____ Task data

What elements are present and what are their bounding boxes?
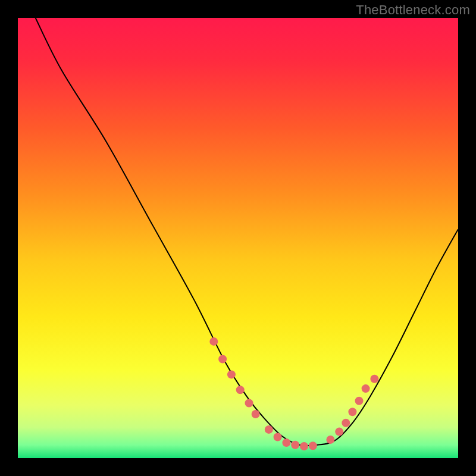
marker [265, 425, 273, 434]
marker [309, 441, 317, 450]
marker [355, 397, 364, 405]
marker [274, 433, 282, 441]
marker [300, 442, 308, 450]
marker [236, 386, 245, 394]
watermark-text: TheBottleneck.com [356, 2, 470, 18]
marker [335, 428, 343, 436]
chart-canvas [0, 0, 476, 476]
chart-frame: TheBottleneck.com [0, 0, 476, 476]
marker [209, 337, 218, 346]
marker [362, 384, 370, 393]
marker [252, 410, 260, 418]
marker [370, 375, 378, 383]
marker [348, 408, 356, 416]
marker [291, 441, 299, 449]
marker [218, 355, 227, 364]
marker [326, 436, 334, 444]
marker [342, 419, 350, 427]
marker [245, 399, 253, 408]
marker [282, 439, 290, 447]
marker [227, 370, 236, 378]
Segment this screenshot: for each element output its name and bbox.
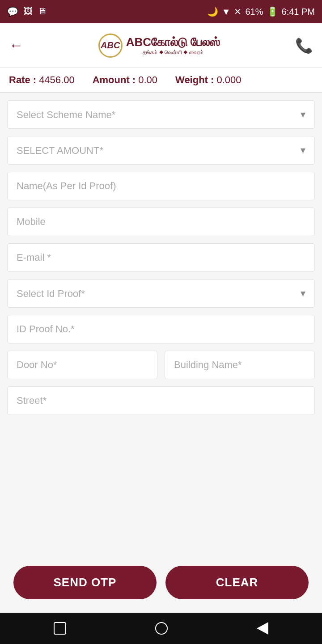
brand-name: ABCகோல்டு பேலஸ் (126, 35, 220, 49)
circle-nav-icon[interactable] (155, 622, 168, 635)
building-name-input[interactable] (174, 359, 305, 371)
chevron-down-icon: ▾ (301, 288, 305, 299)
rate-bar: Rate : 4456.00 Amount : 0.00 Weight : 0.… (0, 68, 322, 93)
amount-label: Amount : (93, 74, 136, 86)
gallery-icon: 🖼 (24, 6, 33, 17)
logo-text: ABCகோல்டு பேலஸ் தங்கம் ◆ வெள்ளி ◆ வைரம் (126, 35, 220, 55)
tagline: தங்கம் ◆ வெள்ளி ◆ வைரம் (126, 49, 220, 55)
scheme-name-dropdown[interactable]: Select Scheme Name* ▾ (7, 100, 315, 129)
logo-container: ABC ABCகோல்டு பேலஸ் தங்கம் ◆ வெள்ளி ◆ வை… (98, 34, 220, 58)
name-field-container[interactable] (7, 172, 315, 200)
back-nav-icon[interactable] (257, 622, 268, 635)
id-proof-select[interactable]: Select Id Proof* (17, 288, 301, 299)
id-proof-dropdown[interactable]: Select Id Proof* ▾ (7, 279, 315, 308)
select-amount-dropdown[interactable]: SELECT AMOUNT* ▾ (7, 136, 315, 165)
mobile-input[interactable] (17, 216, 305, 228)
screen-icon: 🖥 (38, 6, 47, 17)
signal-off-icon: ✕ (234, 6, 242, 17)
door-no-field-container[interactable] (7, 351, 157, 379)
status-right-info: 🌙 ▼ ✕ 61% 🔋 6:41 PM (207, 6, 315, 17)
street-field-container[interactable] (7, 386, 315, 415)
mobile-field-container[interactable] (7, 208, 315, 236)
amount-item: Amount : 0.00 (93, 74, 157, 86)
wifi-icon: ▼ (222, 7, 231, 17)
weight-label: Weight : (175, 74, 214, 86)
battery-icon: 🔋 (267, 6, 278, 17)
form-area: Select Scheme Name* ▾ SELECT AMOUNT* ▾ S… (0, 93, 322, 557)
square-nav-icon[interactable] (54, 622, 66, 635)
time-display: 6:41 PM (282, 7, 315, 17)
status-bar: 💬 🖼 🖥 🌙 ▼ ✕ 61% 🔋 6:41 PM (0, 0, 322, 23)
chevron-down-icon: ▾ (301, 144, 305, 156)
name-input[interactable] (17, 180, 305, 192)
id-proof-no-field-container[interactable] (7, 315, 315, 343)
weight-value: 0.000 (216, 74, 241, 86)
battery-text: 61% (245, 7, 263, 17)
header: ← ABC ABCகோல்டு பேலஸ் தங்கம் ◆ வெள்ளி ◆ … (0, 23, 322, 68)
rate-label: Rate : (9, 74, 36, 86)
back-button[interactable]: ← (9, 37, 23, 54)
scheme-name-select[interactable]: Select Scheme Name* (17, 109, 301, 120)
door-no-input[interactable] (17, 359, 148, 371)
select-amount-select[interactable]: SELECT AMOUNT* (17, 145, 301, 156)
bottom-buttons: SEND OTP CLEAR (0, 557, 322, 613)
weight-item: Weight : 0.000 (175, 74, 241, 86)
chevron-down-icon: ▾ (301, 109, 305, 120)
whatsapp-icon: 💬 (7, 6, 18, 17)
address-row (7, 351, 315, 379)
logo-abc: ABC (101, 40, 120, 51)
amount-value: 0.00 (138, 74, 157, 86)
android-nav-bar (0, 613, 322, 644)
id-proof-no-input[interactable] (17, 323, 305, 335)
clear-button[interactable]: CLEAR (165, 566, 309, 599)
email-field-container[interactable] (7, 243, 315, 272)
phone-button[interactable]: 📞 (295, 37, 313, 54)
status-left-icons: 💬 🖼 🖥 (7, 6, 47, 17)
send-otp-button[interactable]: SEND OTP (13, 566, 157, 599)
street-input[interactable] (17, 395, 305, 407)
rate-value: 4456.00 (39, 74, 75, 86)
email-input[interactable] (17, 252, 305, 263)
phone-icon: 📞 (295, 38, 313, 54)
logo-circle: ABC (98, 34, 123, 58)
back-icon: ← (9, 37, 23, 53)
moon-icon: 🌙 (207, 6, 218, 17)
rate-item: Rate : 4456.00 (9, 74, 75, 86)
building-name-field-container[interactable] (165, 351, 315, 379)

________

_Task goal_
Each record must be repeated verbatim, and no picture may appear in the copy.

_Answer box_
What elements are present and what are their bounding boxes?
marker [265, 425, 273, 434]
marker [309, 441, 317, 450]
marker [355, 397, 364, 405]
marker [274, 433, 282, 441]
marker [300, 442, 308, 450]
marker [236, 386, 245, 394]
watermark-text: TheBottleneck.com [356, 2, 470, 18]
marker [335, 428, 343, 436]
chart-canvas [0, 0, 476, 476]
chart-frame: TheBottleneck.com [0, 0, 476, 476]
marker [209, 337, 218, 346]
marker [362, 384, 370, 393]
marker [252, 410, 260, 418]
marker [370, 375, 378, 383]
marker [348, 408, 356, 416]
marker [291, 441, 299, 449]
marker [218, 355, 227, 364]
marker [326, 436, 334, 444]
marker [342, 419, 350, 427]
marker [245, 399, 253, 408]
marker [282, 439, 290, 447]
marker [227, 370, 236, 378]
Segment this screenshot: for each element output its name and bbox.
brand-name: ABCகோல்டு பேலஸ் (126, 35, 220, 49)
circle-nav-icon[interactable] (155, 622, 168, 635)
building-name-input[interactable] (174, 359, 305, 371)
chevron-down-icon: ▾ (301, 288, 305, 299)
rate-bar: Rate : 4456.00 Amount : 0.00 Weight : 0.… (0, 68, 322, 93)
amount-label: Amount : (93, 74, 136, 86)
gallery-icon: 🖼 (24, 6, 33, 17)
logo-text: ABCகோல்டு பேலஸ் தங்கம் ◆ வெள்ளி ◆ வைரம் (126, 35, 220, 55)
tagline: தங்கம் ◆ வெள்ளி ◆ வைரம் (126, 49, 220, 55)
scheme-name-dropdown[interactable]: Select Scheme Name* ▾ (7, 100, 315, 129)
logo-container: ABC ABCகோல்டு பேலஸ் தங்கம் ◆ வெள்ளி ◆ வை… (98, 34, 220, 58)
name-field-container[interactable] (7, 172, 315, 200)
back-nav-icon[interactable] (257, 622, 268, 635)
id-proof-select[interactable]: Select Id Proof* (17, 288, 301, 299)
id-proof-dropdown[interactable]: Select Id Proof* ▾ (7, 279, 315, 308)
select-amount-dropdown[interactable]: SELECT AMOUNT* ▾ (7, 136, 315, 165)
mobile-input[interactable] (17, 216, 305, 228)
screen-icon: 🖥 (38, 6, 47, 17)
signal-off-icon: ✕ (234, 6, 242, 17)
door-no-field-container[interactable] (7, 351, 157, 379)
status-right-info: 🌙 ▼ ✕ 61% 🔋 6:41 PM (207, 6, 315, 17)
street-field-container[interactable] (7, 386, 315, 415)
mobile-field-container[interactable] (7, 208, 315, 236)
amount-item: Amount : 0.00 (93, 74, 157, 86)
wifi-icon: ▼ (222, 7, 231, 17)
weight-label: Weight : (175, 74, 214, 86)
battery-icon: 🔋 (267, 6, 278, 17)
form-area: Select Scheme Name* ▾ SELECT AMOUNT* ▾ S… (0, 93, 322, 557)
square-nav-icon[interactable] (54, 622, 66, 635)
time-display: 6:41 PM (282, 7, 315, 17)
status-bar: 💬 🖼 🖥 🌙 ▼ ✕ 61% 🔋 6:41 PM (0, 0, 322, 23)
chevron-down-icon: ▾ (301, 144, 305, 156)
name-input[interactable] (17, 180, 305, 192)
id-proof-no-field-container[interactable] (7, 315, 315, 343)
weight-value: 0.000 (216, 74, 241, 86)
battery-text: 61% (245, 7, 263, 17)
header: ← ABC ABCகோல்டு பேலஸ் தங்கம் ◆ வெள்ளி ◆ … (0, 23, 322, 68)
rate-label: Rate : (9, 74, 36, 86)
back-button[interactable]: ← (9, 37, 23, 54)
scheme-name-select[interactable]: Select Scheme Name* (17, 109, 301, 120)
door-no-input[interactable] (17, 359, 148, 371)
select-amount-select[interactable]: SELECT AMOUNT* (17, 145, 301, 156)
bottom-buttons: SEND OTP CLEAR (0, 557, 322, 613)
weight-item: Weight : 0.000 (175, 74, 241, 86)
chevron-down-icon: ▾ (301, 109, 305, 120)
whatsapp-icon: 💬 (7, 6, 18, 17)
address-row (7, 351, 315, 379)
logo-abc: ABC (101, 40, 120, 51)
amount-value: 0.00 (138, 74, 157, 86)
android-nav-bar (0, 613, 322, 644)
id-proof-no-input[interactable] (17, 323, 305, 335)
clear-button[interactable]: CLEAR (165, 566, 309, 599)
email-field-container[interactable] (7, 243, 315, 272)
phone-button[interactable]: 📞 (295, 37, 313, 54)
status-left-icons: 💬 🖼 🖥 (7, 6, 47, 17)
send-otp-button[interactable]: SEND OTP (13, 566, 157, 599)
street-input[interactable] (17, 395, 305, 407)
rate-value: 4456.00 (39, 74, 75, 86)
email-input[interactable] (17, 252, 305, 263)
phone-icon: 📞 (295, 38, 313, 54)
logo-circle: ABC (98, 34, 123, 58)
back-icon: ← (9, 37, 23, 53)
moon-icon: 🌙 (207, 6, 218, 17)
rate-item: Rate : 4456.00 (9, 74, 75, 86)
building-name-field-container[interactable] (165, 351, 315, 379)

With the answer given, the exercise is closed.